ASSIGNED TASK:
Return the lines that run from the beginning of the entries to the line holding "saopaulo@loctok.com.br (580, 2207)", inclusive, and drop the pictures.

Collected data:
********

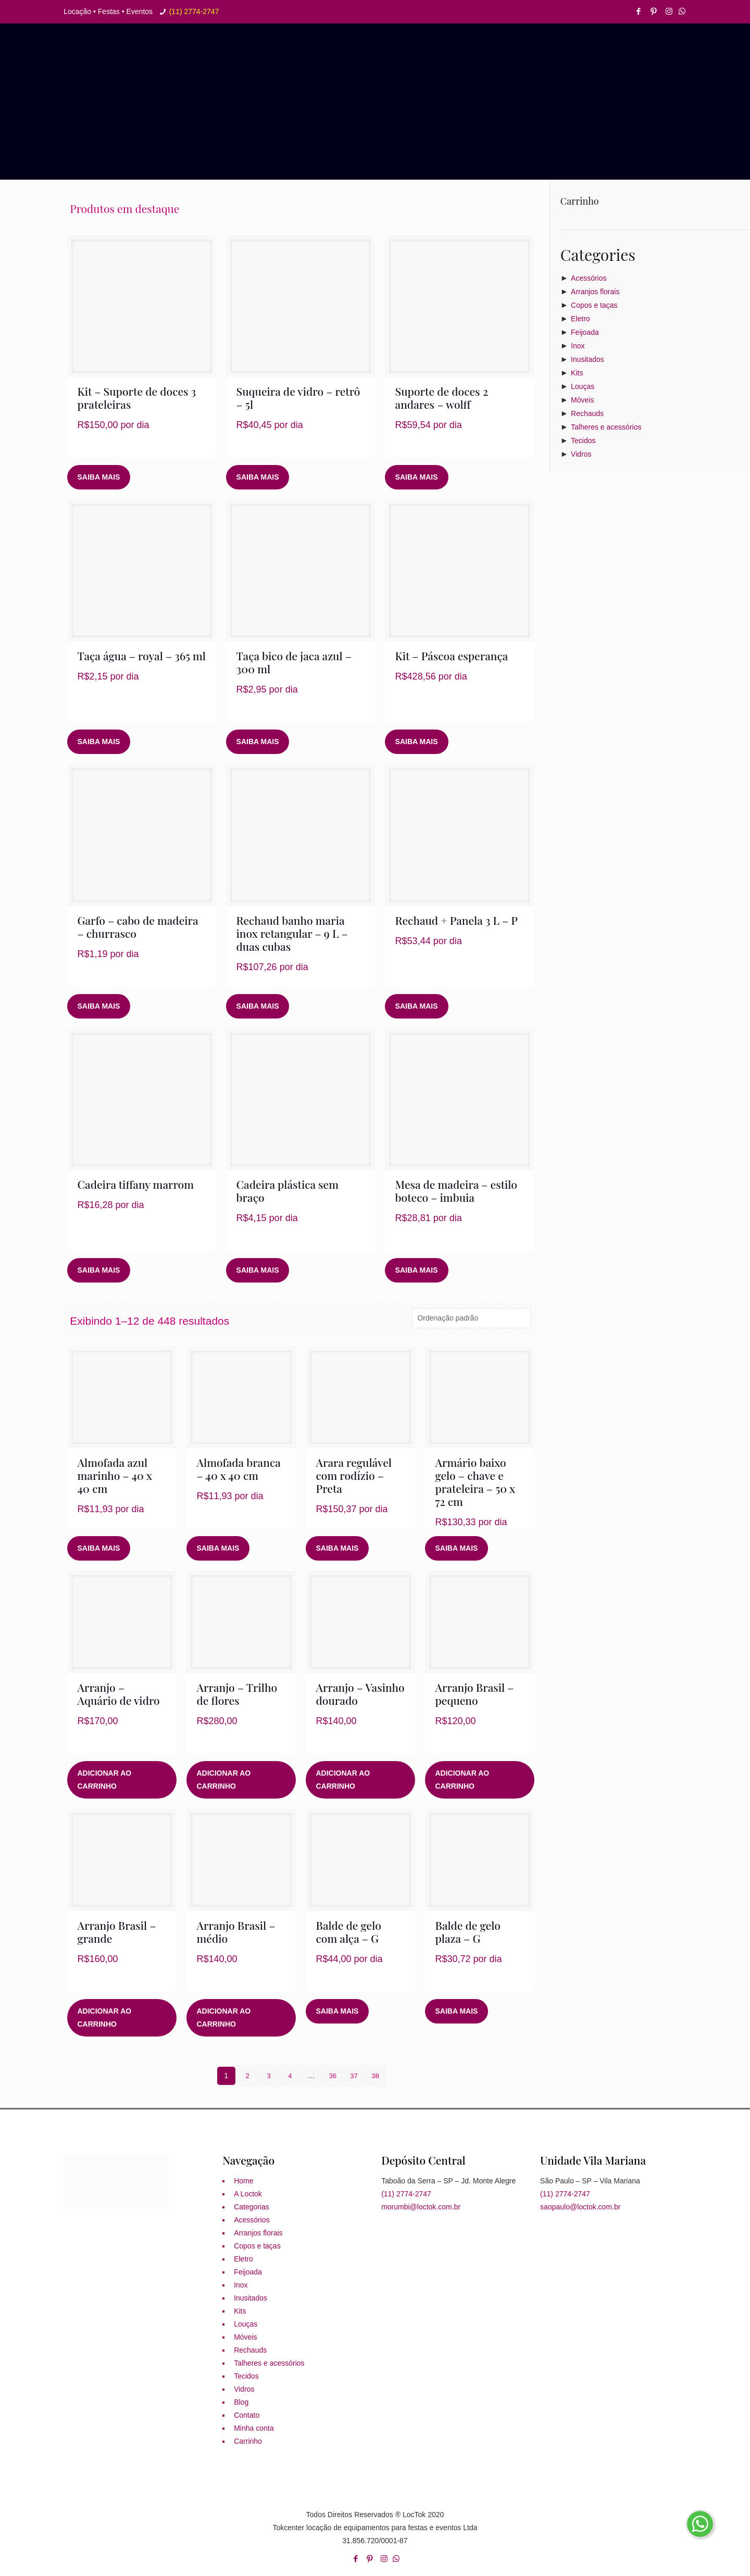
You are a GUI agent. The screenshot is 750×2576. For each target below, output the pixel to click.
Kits (577, 373)
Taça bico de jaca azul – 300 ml (294, 662)
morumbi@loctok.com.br (420, 2207)
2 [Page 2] (247, 2075)
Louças (582, 386)
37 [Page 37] (354, 2075)
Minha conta (253, 2428)
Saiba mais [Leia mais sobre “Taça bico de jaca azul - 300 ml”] (257, 741)
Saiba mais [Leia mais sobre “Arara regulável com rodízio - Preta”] (337, 1548)
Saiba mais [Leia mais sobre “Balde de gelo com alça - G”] (337, 2011)
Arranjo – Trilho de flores (237, 1693)
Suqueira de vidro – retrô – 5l (298, 397)
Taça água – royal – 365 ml (142, 655)
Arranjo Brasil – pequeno (474, 1693)
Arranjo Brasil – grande (117, 1931)
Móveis (582, 400)
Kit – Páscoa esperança (451, 655)
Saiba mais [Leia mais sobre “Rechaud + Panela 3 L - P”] (416, 1006)
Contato (246, 2415)
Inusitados (587, 359)
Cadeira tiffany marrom (136, 1184)
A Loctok (248, 2194)
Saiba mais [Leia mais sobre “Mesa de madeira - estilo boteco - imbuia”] (416, 1270)
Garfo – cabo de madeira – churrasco (138, 926)
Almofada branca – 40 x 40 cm (239, 1468)
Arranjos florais (595, 291)
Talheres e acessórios (606, 427)
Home (243, 2181)
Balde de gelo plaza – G (468, 1931)
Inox (577, 346)
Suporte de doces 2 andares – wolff (441, 397)
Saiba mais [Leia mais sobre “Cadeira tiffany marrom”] (99, 1270)
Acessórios (588, 278)
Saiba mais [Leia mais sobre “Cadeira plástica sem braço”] (257, 1270)
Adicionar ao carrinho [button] (105, 1779)
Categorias (251, 2207)
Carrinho (248, 2441)
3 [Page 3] (269, 2075)
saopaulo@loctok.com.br (580, 2207)
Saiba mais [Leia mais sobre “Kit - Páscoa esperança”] (416, 741)
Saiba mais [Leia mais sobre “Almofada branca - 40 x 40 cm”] (218, 1548)
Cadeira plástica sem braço (287, 1190)
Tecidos (583, 440)
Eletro (580, 319)
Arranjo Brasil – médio (236, 1931)
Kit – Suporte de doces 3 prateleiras (137, 397)
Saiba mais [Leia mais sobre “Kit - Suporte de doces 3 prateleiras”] (99, 477)
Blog (241, 2402)
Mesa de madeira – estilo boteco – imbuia (456, 1190)
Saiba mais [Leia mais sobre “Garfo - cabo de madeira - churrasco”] (99, 1006)
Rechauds (587, 413)
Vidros (581, 454)
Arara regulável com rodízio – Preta (354, 1475)
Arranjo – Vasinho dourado (360, 1693)
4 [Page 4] (290, 2075)
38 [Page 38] (375, 2075)
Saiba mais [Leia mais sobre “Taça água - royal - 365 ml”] (99, 741)
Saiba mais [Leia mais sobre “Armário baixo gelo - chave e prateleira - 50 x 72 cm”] (456, 1548)
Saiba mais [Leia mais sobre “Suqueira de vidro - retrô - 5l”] (257, 477)
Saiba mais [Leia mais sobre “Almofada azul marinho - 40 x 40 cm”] (99, 1548)
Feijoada (585, 332)
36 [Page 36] (333, 2075)
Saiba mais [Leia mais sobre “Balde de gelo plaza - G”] (456, 2011)
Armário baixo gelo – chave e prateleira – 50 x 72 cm (475, 1482)
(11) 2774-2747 (194, 11)
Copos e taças (594, 305)
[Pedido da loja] (471, 1318)
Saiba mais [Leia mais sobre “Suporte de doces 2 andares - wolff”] (416, 477)
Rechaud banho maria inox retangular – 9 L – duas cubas (292, 933)
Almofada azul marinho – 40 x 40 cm (115, 1475)
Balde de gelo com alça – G (348, 1931)
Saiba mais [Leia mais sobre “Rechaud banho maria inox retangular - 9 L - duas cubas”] (257, 1006)
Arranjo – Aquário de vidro (119, 1693)
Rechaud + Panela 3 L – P (456, 920)
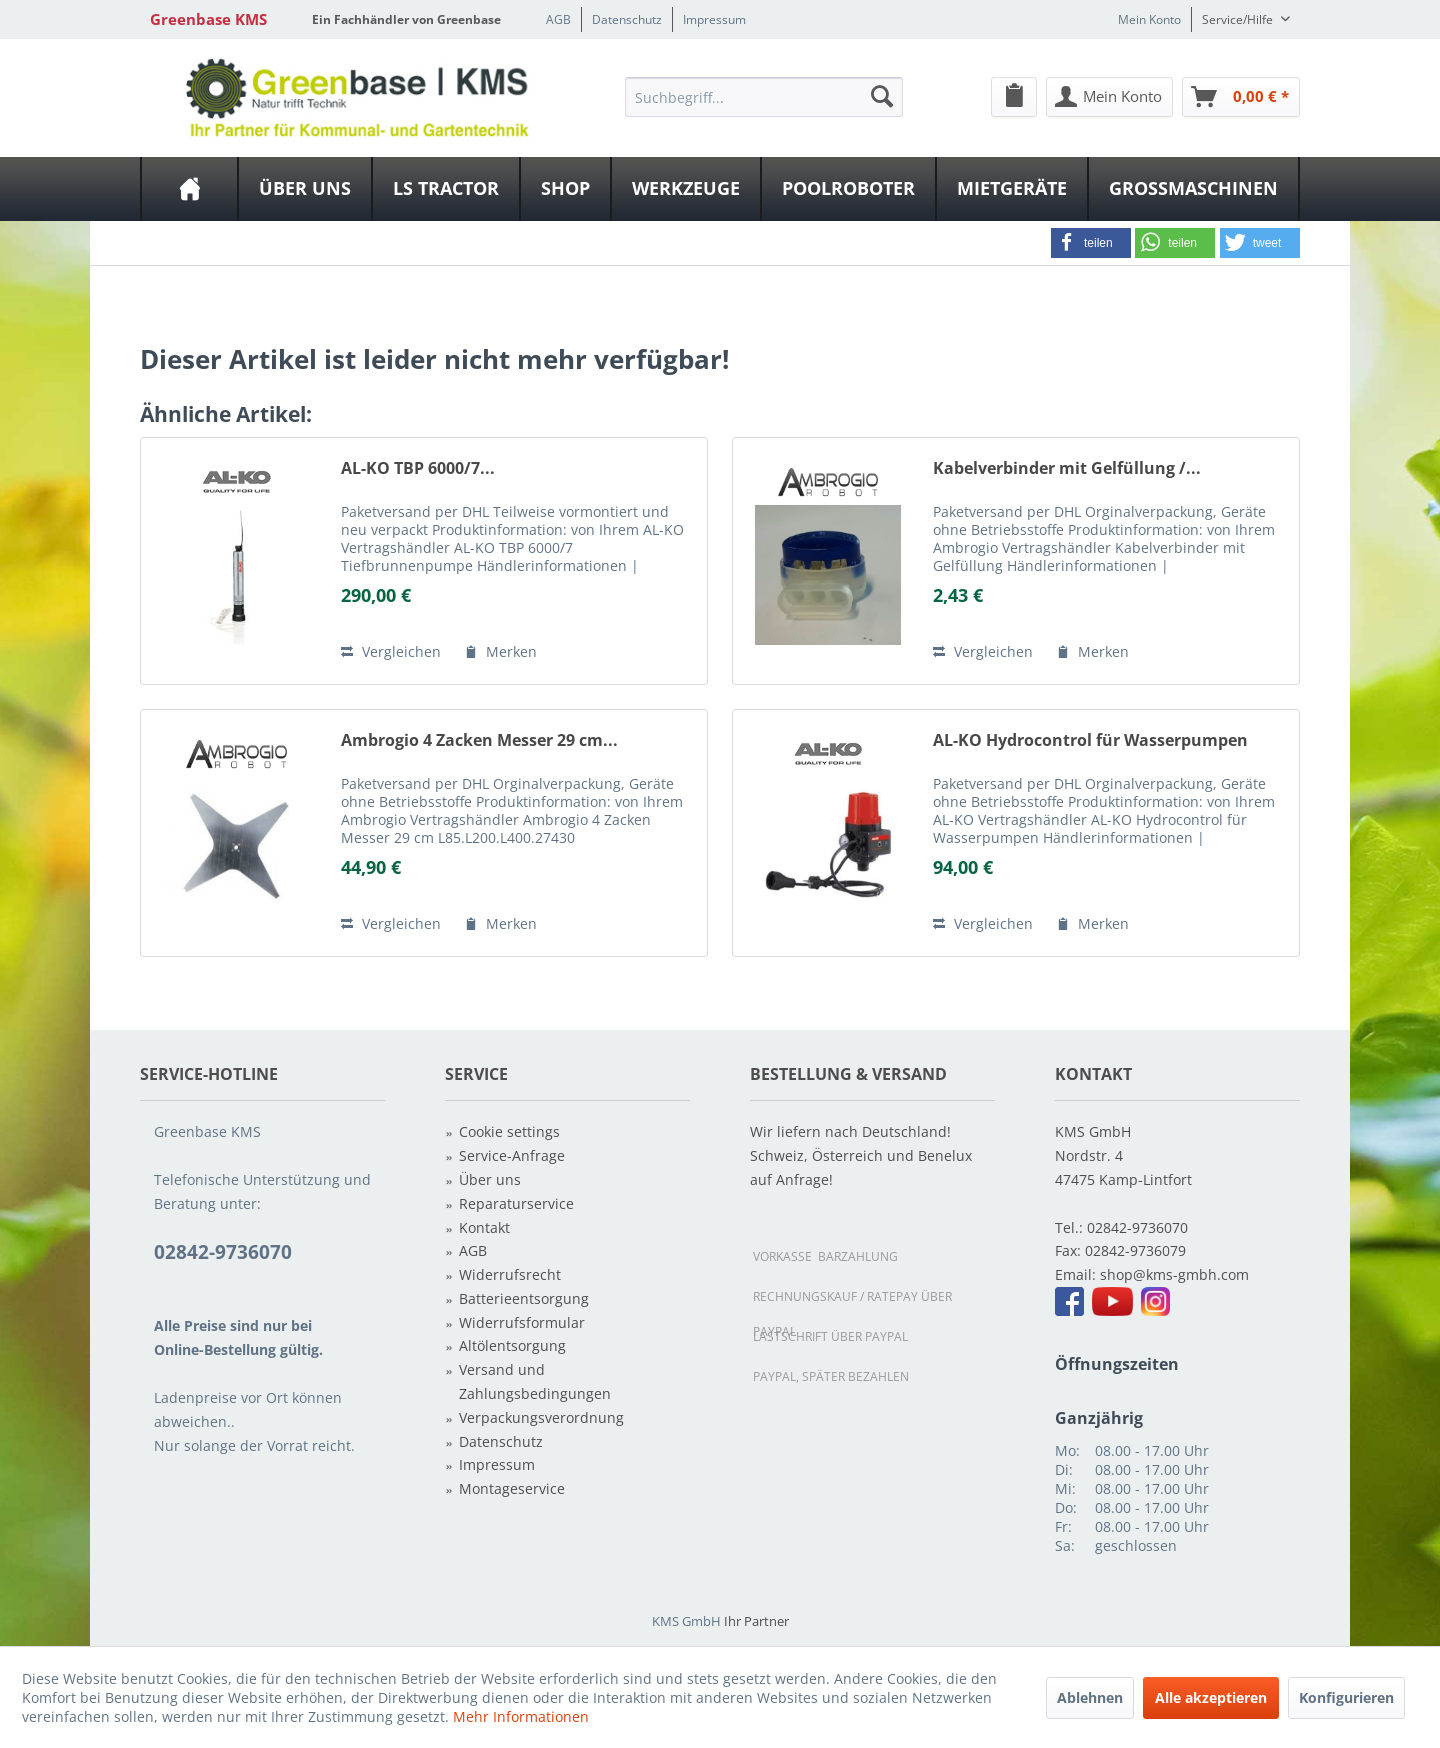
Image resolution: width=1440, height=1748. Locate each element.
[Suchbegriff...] (764, 97)
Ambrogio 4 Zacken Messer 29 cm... (479, 740)
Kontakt (484, 1227)
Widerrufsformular (522, 1322)
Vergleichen (391, 651)
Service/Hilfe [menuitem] (1239, 19)
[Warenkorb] (1241, 97)
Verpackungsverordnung (541, 1417)
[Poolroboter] (848, 189)
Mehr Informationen (521, 1716)
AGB (558, 19)
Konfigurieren (1346, 1697)
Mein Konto (1149, 19)
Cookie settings (509, 1131)
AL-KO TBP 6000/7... (418, 468)
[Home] (189, 189)
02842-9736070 (1137, 1227)
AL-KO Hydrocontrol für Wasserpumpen (1090, 740)
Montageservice (512, 1488)
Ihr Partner (756, 1621)
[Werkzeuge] (686, 189)
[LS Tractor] (446, 189)
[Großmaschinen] (1193, 189)
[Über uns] (305, 189)
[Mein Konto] (1109, 97)
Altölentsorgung (512, 1345)
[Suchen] (882, 96)
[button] (1091, 243)
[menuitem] (764, 96)
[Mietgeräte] (1012, 189)
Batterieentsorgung (524, 1298)
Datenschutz (627, 19)
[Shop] (565, 189)
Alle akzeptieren (1211, 1697)
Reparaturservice (516, 1203)
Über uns (490, 1179)
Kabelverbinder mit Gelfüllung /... (1067, 468)
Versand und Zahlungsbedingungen (535, 1381)
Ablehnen (1090, 1697)
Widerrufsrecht (510, 1274)
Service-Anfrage (512, 1155)
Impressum (714, 19)
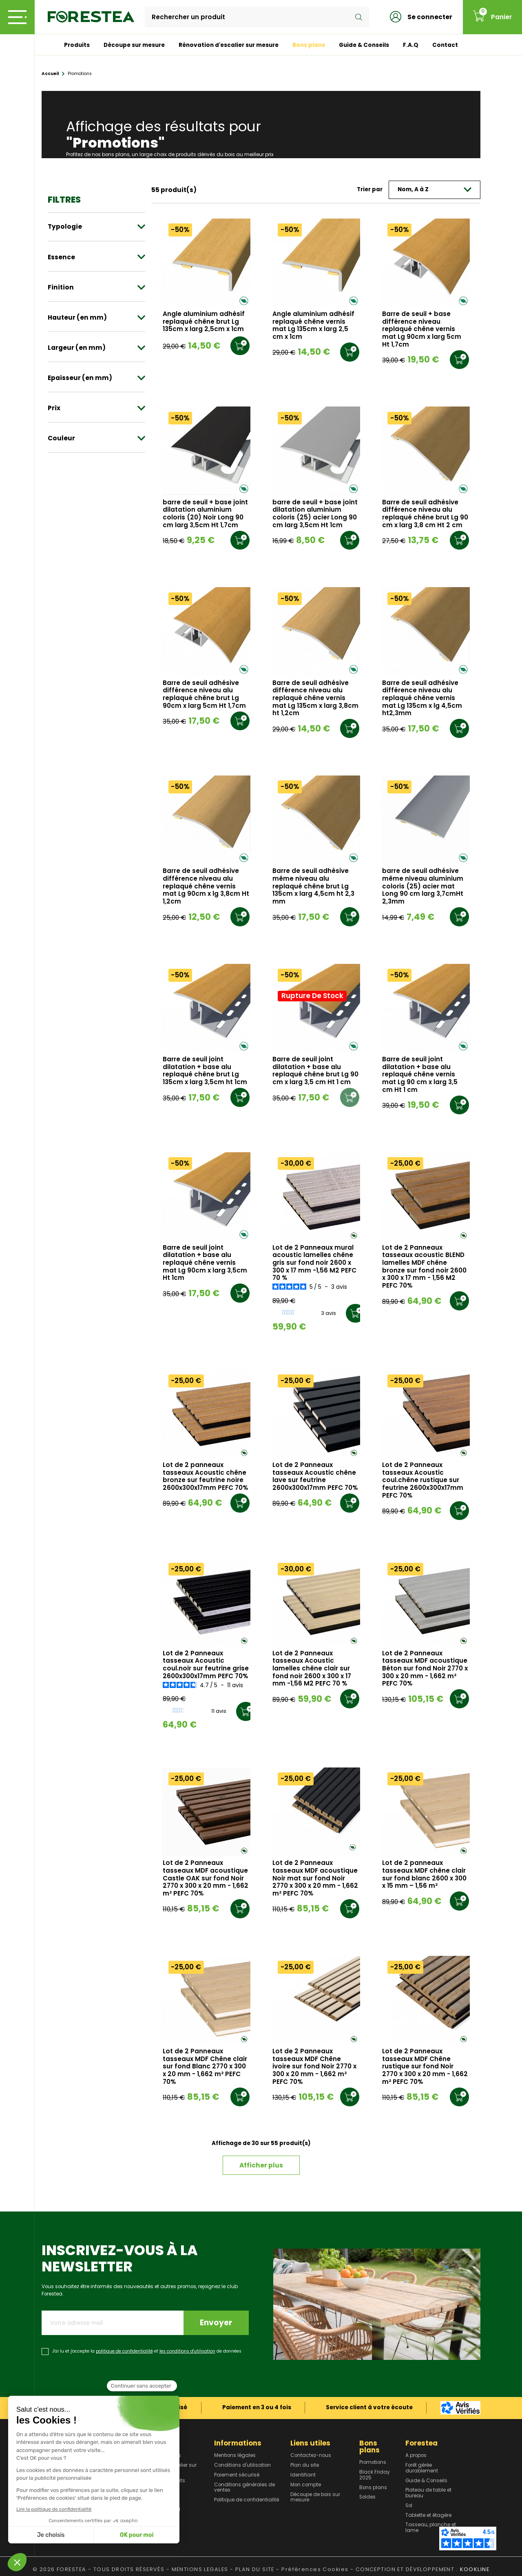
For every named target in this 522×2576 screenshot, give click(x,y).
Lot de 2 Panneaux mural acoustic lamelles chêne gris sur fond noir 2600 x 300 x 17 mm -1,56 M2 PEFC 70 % (314, 1263)
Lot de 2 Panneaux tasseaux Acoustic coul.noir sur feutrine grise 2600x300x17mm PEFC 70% (206, 1665)
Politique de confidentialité (246, 2500)
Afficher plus (261, 2165)
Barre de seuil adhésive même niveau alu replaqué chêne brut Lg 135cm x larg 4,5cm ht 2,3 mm (313, 886)
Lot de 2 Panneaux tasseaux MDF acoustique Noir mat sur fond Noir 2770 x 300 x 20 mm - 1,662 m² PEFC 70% (315, 1878)
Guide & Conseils (364, 45)
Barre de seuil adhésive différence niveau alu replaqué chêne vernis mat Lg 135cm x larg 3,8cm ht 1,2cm (315, 698)
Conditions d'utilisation (242, 2465)
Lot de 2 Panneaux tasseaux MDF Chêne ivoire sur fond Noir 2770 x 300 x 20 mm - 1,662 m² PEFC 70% (314, 2067)
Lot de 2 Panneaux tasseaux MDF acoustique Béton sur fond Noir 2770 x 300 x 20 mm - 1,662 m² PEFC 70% (425, 1669)
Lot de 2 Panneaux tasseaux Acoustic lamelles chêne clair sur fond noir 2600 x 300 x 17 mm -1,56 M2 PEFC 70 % (311, 1669)
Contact (445, 45)
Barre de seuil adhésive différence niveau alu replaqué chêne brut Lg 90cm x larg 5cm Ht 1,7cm (204, 694)
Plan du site (304, 2465)
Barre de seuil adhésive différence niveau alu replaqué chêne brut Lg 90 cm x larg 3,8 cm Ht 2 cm (425, 514)
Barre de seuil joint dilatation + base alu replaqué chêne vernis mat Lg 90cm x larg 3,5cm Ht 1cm (205, 1263)
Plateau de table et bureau (428, 2493)
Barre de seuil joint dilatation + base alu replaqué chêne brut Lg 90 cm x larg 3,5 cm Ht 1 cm (315, 1071)
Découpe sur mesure (134, 45)
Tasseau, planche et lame (430, 2527)
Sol (408, 2506)
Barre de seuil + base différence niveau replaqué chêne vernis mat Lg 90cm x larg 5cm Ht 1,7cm (421, 329)
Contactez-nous (310, 2456)
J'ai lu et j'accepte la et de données (146, 2351)
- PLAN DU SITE (252, 2569)
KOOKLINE (474, 2569)
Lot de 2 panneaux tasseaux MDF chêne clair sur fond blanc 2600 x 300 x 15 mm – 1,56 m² (424, 1874)
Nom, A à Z (434, 189)
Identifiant (303, 2475)
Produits (77, 45)
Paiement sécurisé (236, 2475)
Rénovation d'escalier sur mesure (229, 45)
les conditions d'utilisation (187, 2351)
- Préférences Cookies (312, 2569)
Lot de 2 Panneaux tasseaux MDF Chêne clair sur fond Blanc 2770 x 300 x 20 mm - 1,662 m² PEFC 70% (205, 2067)
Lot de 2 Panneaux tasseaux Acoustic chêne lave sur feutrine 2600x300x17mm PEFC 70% (315, 1476)
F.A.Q (410, 45)
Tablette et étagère (428, 2516)
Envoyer (216, 2322)
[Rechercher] (257, 17)
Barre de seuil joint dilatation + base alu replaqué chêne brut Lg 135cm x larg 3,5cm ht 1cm (205, 1071)
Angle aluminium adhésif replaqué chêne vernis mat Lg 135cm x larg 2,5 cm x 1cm (313, 325)
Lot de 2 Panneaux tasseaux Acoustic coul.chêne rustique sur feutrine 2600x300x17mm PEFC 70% (422, 1480)
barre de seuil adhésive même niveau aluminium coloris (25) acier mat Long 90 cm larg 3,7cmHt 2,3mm (422, 886)
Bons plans (308, 45)
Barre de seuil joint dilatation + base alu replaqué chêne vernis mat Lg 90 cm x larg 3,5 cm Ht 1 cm (420, 1075)
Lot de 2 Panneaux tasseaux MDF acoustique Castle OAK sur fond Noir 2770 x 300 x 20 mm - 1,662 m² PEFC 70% (205, 1878)
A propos (416, 2456)
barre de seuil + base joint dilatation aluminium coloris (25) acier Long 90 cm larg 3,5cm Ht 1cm (315, 514)
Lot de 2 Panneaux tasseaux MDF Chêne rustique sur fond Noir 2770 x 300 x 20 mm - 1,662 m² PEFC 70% (425, 2067)
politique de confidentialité (124, 2351)
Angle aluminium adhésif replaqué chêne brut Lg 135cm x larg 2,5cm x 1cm (204, 321)
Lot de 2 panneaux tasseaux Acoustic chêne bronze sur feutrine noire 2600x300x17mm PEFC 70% (205, 1476)
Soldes (367, 2497)
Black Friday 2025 (374, 2475)
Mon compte (305, 2485)
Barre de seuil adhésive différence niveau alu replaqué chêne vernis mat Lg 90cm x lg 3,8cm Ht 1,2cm (206, 886)
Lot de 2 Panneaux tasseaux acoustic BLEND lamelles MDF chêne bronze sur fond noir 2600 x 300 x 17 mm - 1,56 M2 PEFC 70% (424, 1267)
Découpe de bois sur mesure (315, 2497)
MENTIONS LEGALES (200, 2569)
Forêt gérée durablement (421, 2468)
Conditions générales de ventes (244, 2487)
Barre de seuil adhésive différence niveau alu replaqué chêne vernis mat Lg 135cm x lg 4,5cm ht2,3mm (422, 698)
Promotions (372, 2463)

********

SOLUTION:
You are a GUI agent. The screenshot is 750×2576. For each target below, output the pixel to click.
Kits (577, 373)
Taça bico de jaca azul – 300 ml (294, 662)
morumbi@loctok.com.br (420, 2207)
2 [Page 2] (247, 2075)
Louças (582, 386)
37 [Page 37] (354, 2075)
Minha conta (253, 2428)
Saiba mais [Leia mais sobre “Taça bico de jaca azul - 300 ml”] (257, 741)
Saiba mais [Leia mais sobre “Arara regulável com rodízio - Preta”] (337, 1548)
Saiba mais [Leia mais sobre “Balde de gelo com alça - G”] (337, 2011)
Arranjo – Trilho de flores (237, 1693)
Suqueira de vidro – retrô – 5l (298, 397)
Taça água – royal – 365 ml (142, 655)
Arranjo Brasil – pequeno (474, 1693)
Arranjo Brasil – grande (117, 1931)
Móveis (582, 400)
Kit – Páscoa esperança (451, 655)
Saiba mais [Leia mais sobre “Rechaud + Panela 3 L - P”] (416, 1006)
Contato (246, 2415)
Inusitados (587, 359)
Cadeira tiffany marrom (136, 1184)
A Loctok (248, 2194)
Saiba mais [Leia mais sobre “Mesa de madeira - estilo boteco - imbuia”] (416, 1270)
Garfo – cabo de madeira – churrasco (138, 926)
Almofada branca – 40 x 40 cm (239, 1468)
Arranjos florais (595, 291)
Talheres e acessórios (606, 427)
Home (243, 2181)
Balde de gelo plaza – G (468, 1931)
Inox (577, 346)
Suporte de doces 2 andares – wolff (441, 397)
Saiba mais [Leia mais sobre “Cadeira tiffany marrom”] (99, 1270)
Acessórios (588, 278)
Saiba mais [Leia mais sobre “Cadeira plástica sem braço”] (257, 1270)
Adicionar ao carrinho [button] (105, 1779)
Categorias (251, 2207)
Carrinho (248, 2441)
3 [Page 3] (269, 2075)
saopaulo@loctok.com.br (580, 2207)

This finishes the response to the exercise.